The Talmud (חגיגה ט"ז.) refers to the pre-Creation state as an אשפה, which is an outhouse. Why is this metaphor used? Some of the commenators explain that as God created many worlds and destroyed them prior to the creation of our world, each successive world was built on the detritus of the preceding one. God, so to speak, recycled the previous, destroyed, worlds, in order to build the next. This is the אשפה, the outhouse, that precedes Creation. It would follow then that קיא, regurgitation (which in ירמיה is paired with צואה which would be found in an אשפה) would be an apt description of the pre-Creation existence.

D. The Distant ג
The letter ג finds three permutations, שלג ,גלש and שגל. By this point one is very distant from God. Rather than experiencing the creative power of God one finds himself in a place that is cold (שלג meaning snow) and immersed in physicality (שגל is considered to be a base word decribing sexual relations to the extent that when it appears in the Torah we do not even pronounce it.) גלש refers to hair falling out, a process of deterioration that denies a person access to the spiritual connections fostered by hair.

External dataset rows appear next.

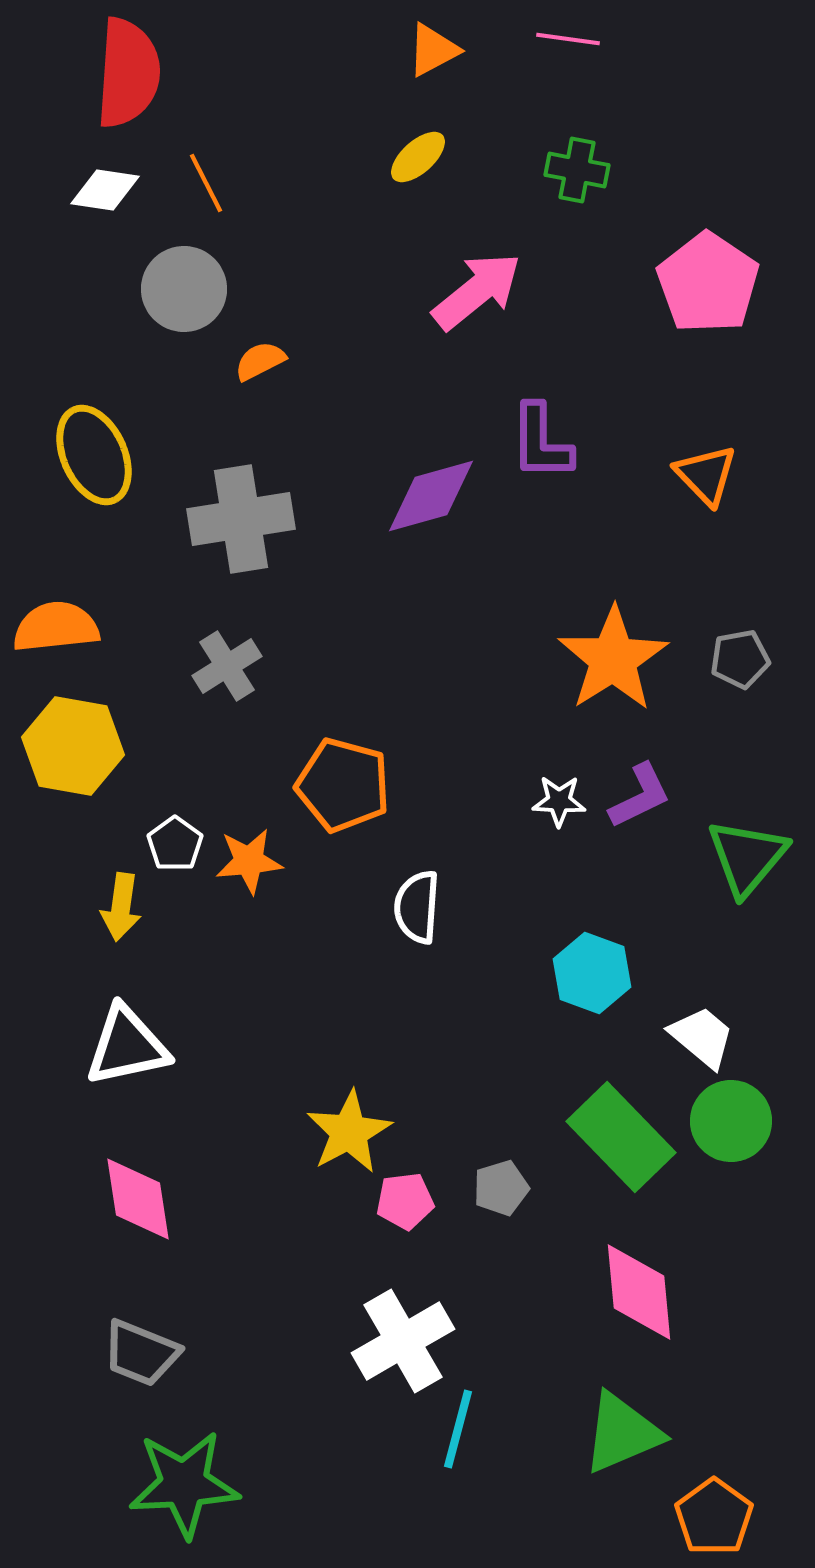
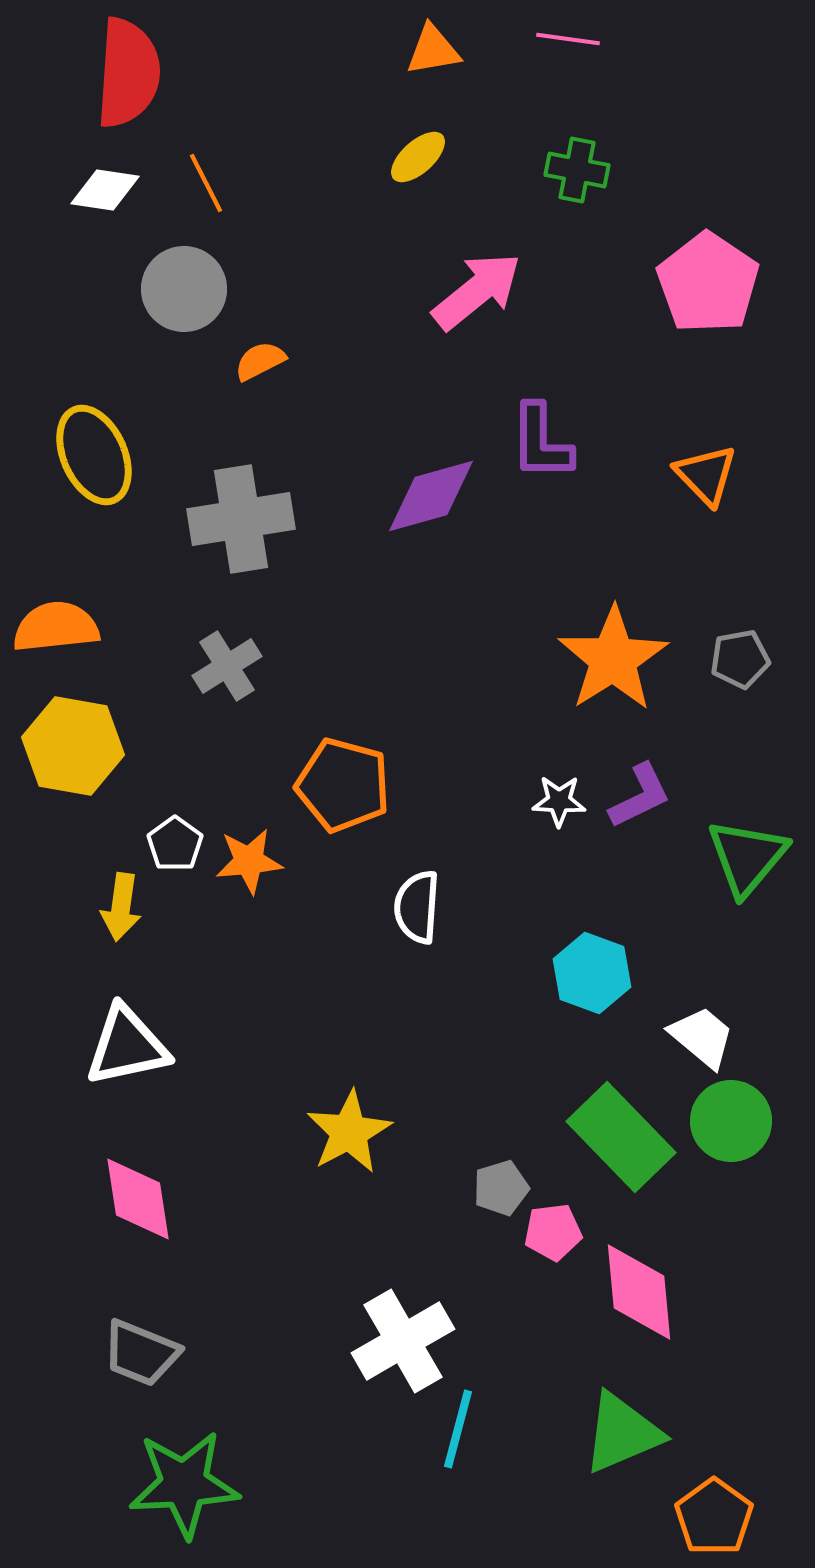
orange triangle at (433, 50): rotated 18 degrees clockwise
pink pentagon at (405, 1201): moved 148 px right, 31 px down
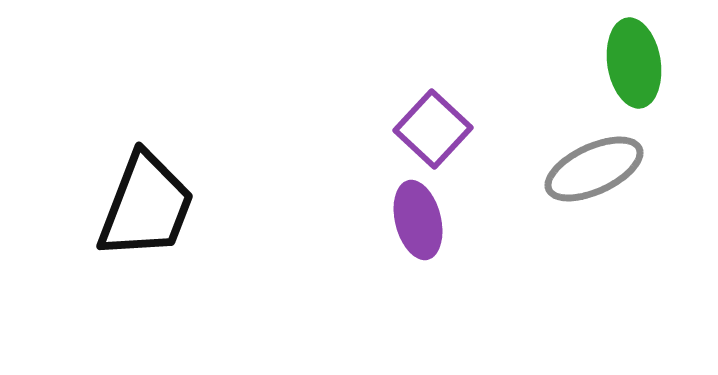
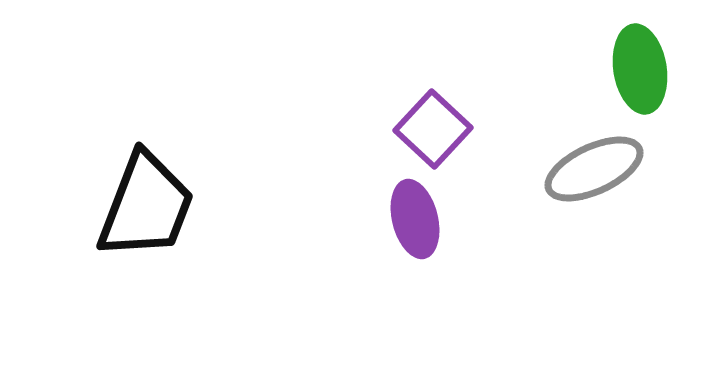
green ellipse: moved 6 px right, 6 px down
purple ellipse: moved 3 px left, 1 px up
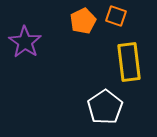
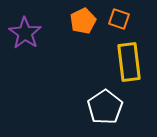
orange square: moved 3 px right, 3 px down
purple star: moved 9 px up
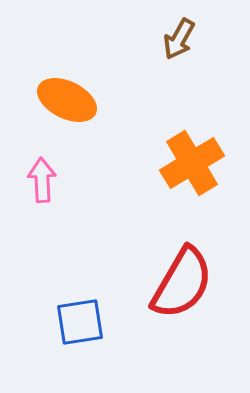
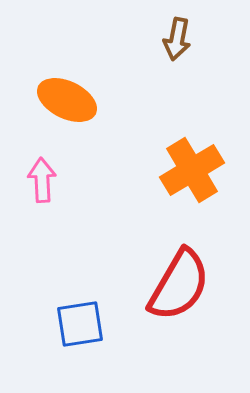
brown arrow: moved 2 px left; rotated 18 degrees counterclockwise
orange cross: moved 7 px down
red semicircle: moved 3 px left, 2 px down
blue square: moved 2 px down
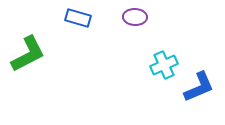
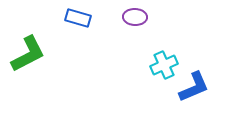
blue L-shape: moved 5 px left
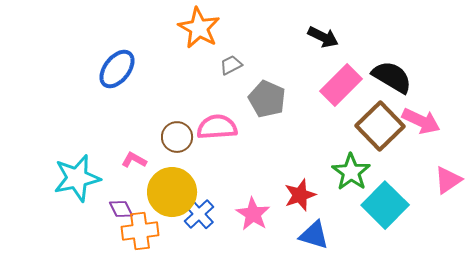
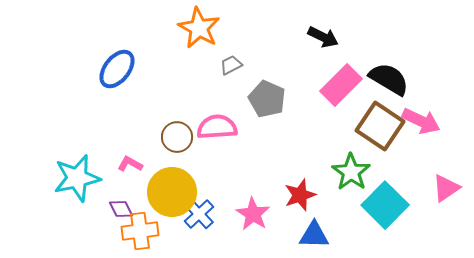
black semicircle: moved 3 px left, 2 px down
brown square: rotated 12 degrees counterclockwise
pink L-shape: moved 4 px left, 4 px down
pink triangle: moved 2 px left, 8 px down
blue triangle: rotated 16 degrees counterclockwise
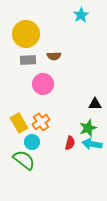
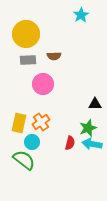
yellow rectangle: rotated 42 degrees clockwise
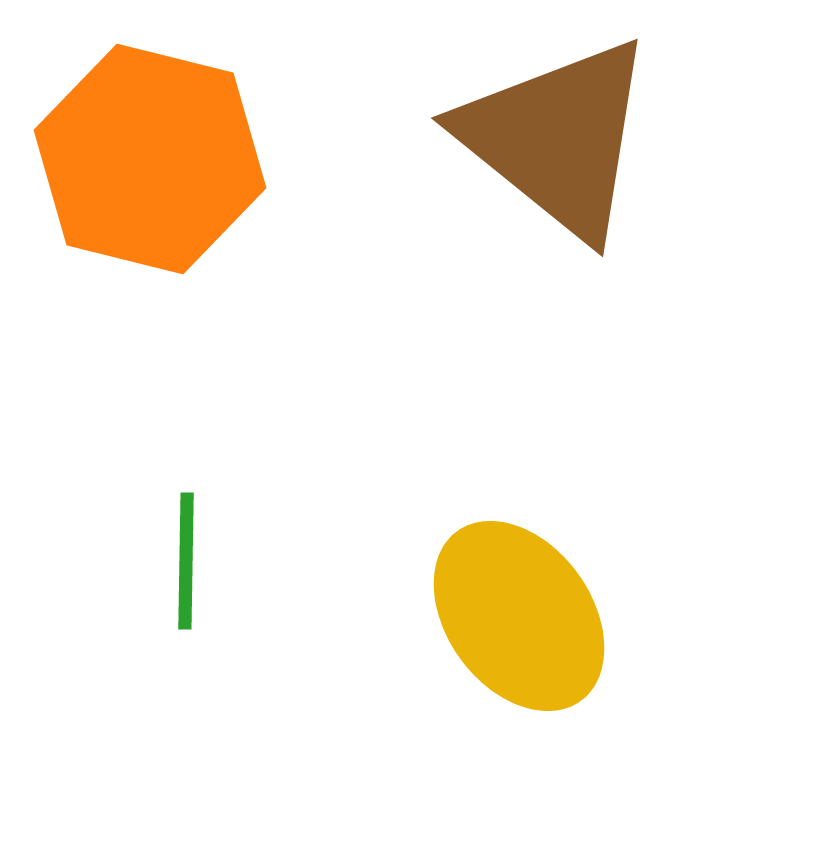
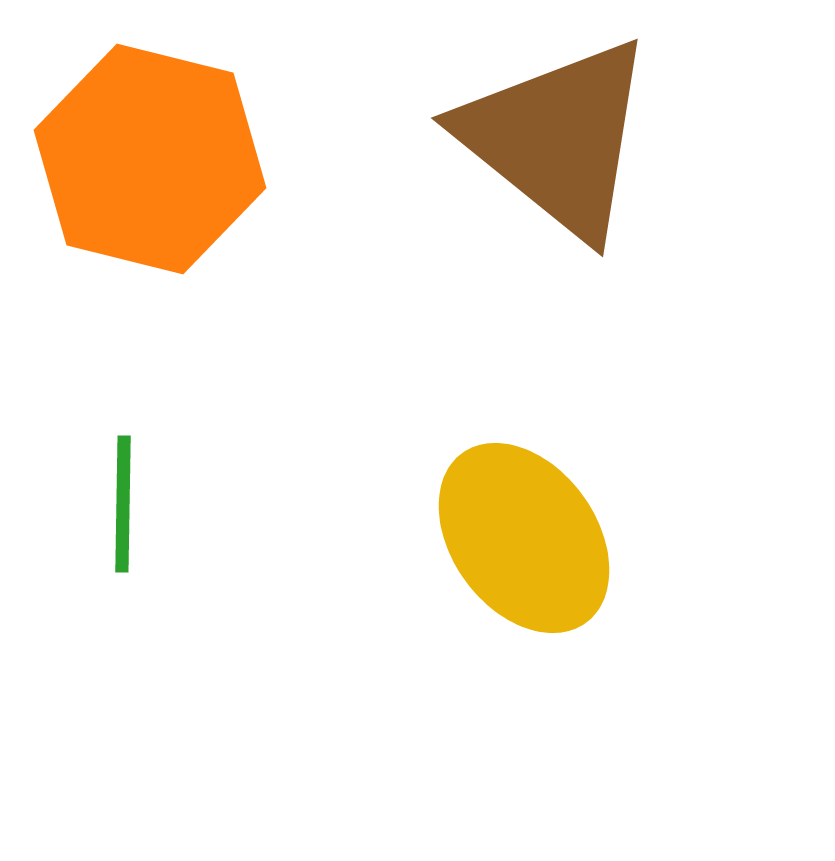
green line: moved 63 px left, 57 px up
yellow ellipse: moved 5 px right, 78 px up
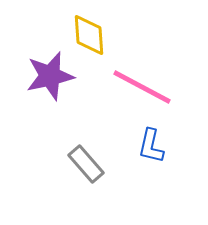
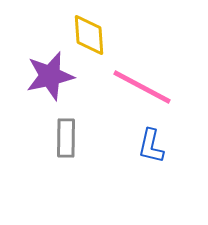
gray rectangle: moved 20 px left, 26 px up; rotated 42 degrees clockwise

E. The ד Completes the Cycle
The letters דמת form no words in Hebrew. In Aramaic, a language more distant from God, we can spell out the word תמד, an alcoholic beverage that allows a person to completely lose himself in his distant darkness. We can spell out two two-letter words דם and מת, blood and death, the inevitable result of a state so distant from God's holiness.
But inebriation also clears the mind of its inhibited state and empowers a person to delve into the deeper secrets of God. And death enables a person to completely sever his connection to the physical world and reconnect to God, completing the cycle to where it began.